(Records provided Opens)
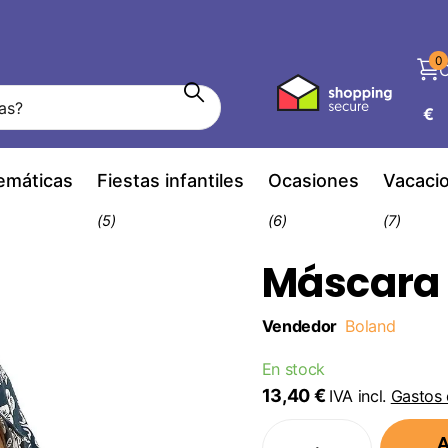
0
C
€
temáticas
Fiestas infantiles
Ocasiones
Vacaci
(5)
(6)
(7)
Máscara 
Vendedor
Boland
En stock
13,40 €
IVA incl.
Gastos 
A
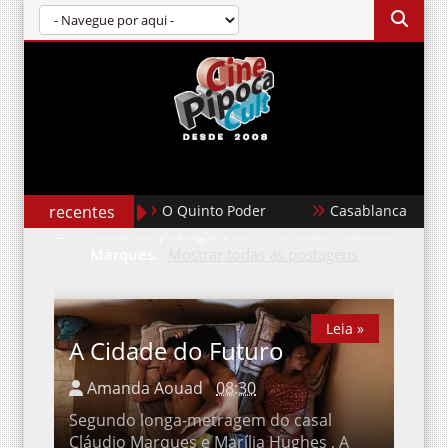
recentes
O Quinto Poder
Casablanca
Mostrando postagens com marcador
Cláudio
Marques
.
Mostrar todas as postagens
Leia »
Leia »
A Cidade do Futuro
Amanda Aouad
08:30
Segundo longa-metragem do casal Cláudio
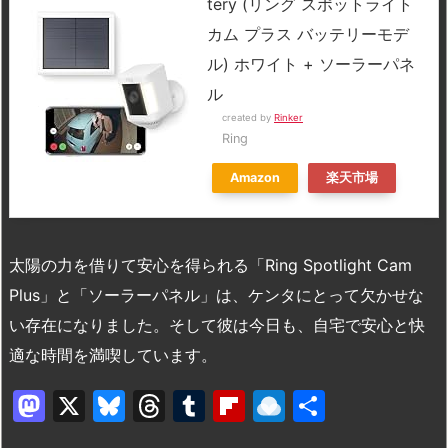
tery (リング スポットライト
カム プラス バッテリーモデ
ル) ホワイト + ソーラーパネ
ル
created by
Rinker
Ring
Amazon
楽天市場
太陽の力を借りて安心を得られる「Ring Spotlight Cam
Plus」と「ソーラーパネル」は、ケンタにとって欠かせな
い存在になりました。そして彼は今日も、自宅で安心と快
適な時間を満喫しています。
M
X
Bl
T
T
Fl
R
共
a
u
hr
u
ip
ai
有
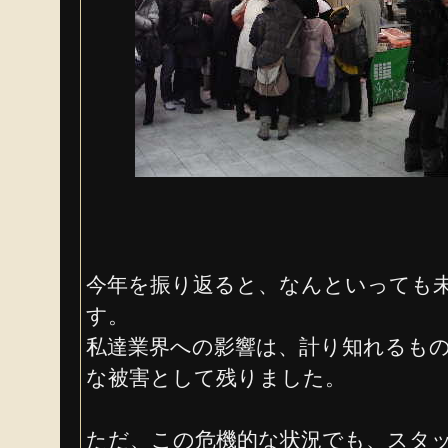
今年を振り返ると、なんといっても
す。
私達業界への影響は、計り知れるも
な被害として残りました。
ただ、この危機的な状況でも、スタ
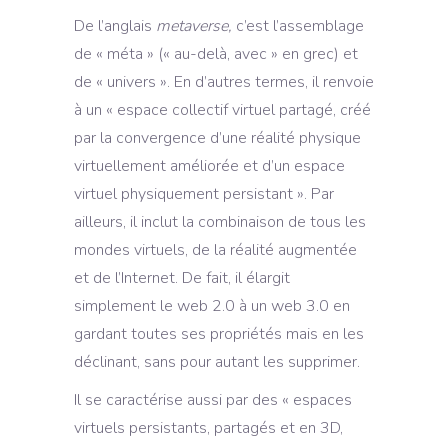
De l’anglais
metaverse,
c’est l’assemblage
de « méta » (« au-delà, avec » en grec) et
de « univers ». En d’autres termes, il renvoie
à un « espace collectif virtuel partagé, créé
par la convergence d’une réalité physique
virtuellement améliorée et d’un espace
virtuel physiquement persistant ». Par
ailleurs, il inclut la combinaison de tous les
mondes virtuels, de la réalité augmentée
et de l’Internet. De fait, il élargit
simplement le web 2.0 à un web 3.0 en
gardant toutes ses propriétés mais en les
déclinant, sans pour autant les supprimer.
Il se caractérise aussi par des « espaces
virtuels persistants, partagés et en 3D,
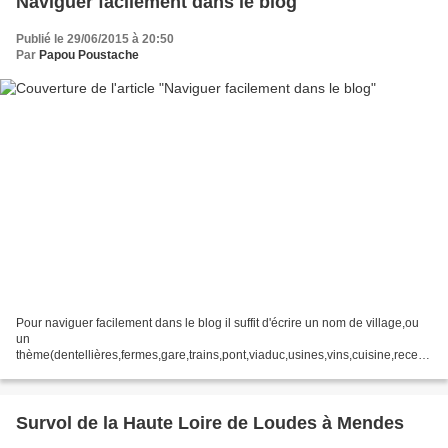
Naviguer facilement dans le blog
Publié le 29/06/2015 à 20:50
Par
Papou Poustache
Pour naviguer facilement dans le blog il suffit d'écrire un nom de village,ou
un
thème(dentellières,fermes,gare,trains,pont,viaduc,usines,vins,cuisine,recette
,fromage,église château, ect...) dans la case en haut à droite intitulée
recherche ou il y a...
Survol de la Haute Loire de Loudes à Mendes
(Records provided Closes)
*Task*: Where does "blog" appear in the records above? Copy every line that has it.

*Exercise answer*:
Naviguer facilement dans le blog
Pour naviguer facilement dans le blog il suffit d'écrire un nom de village,ou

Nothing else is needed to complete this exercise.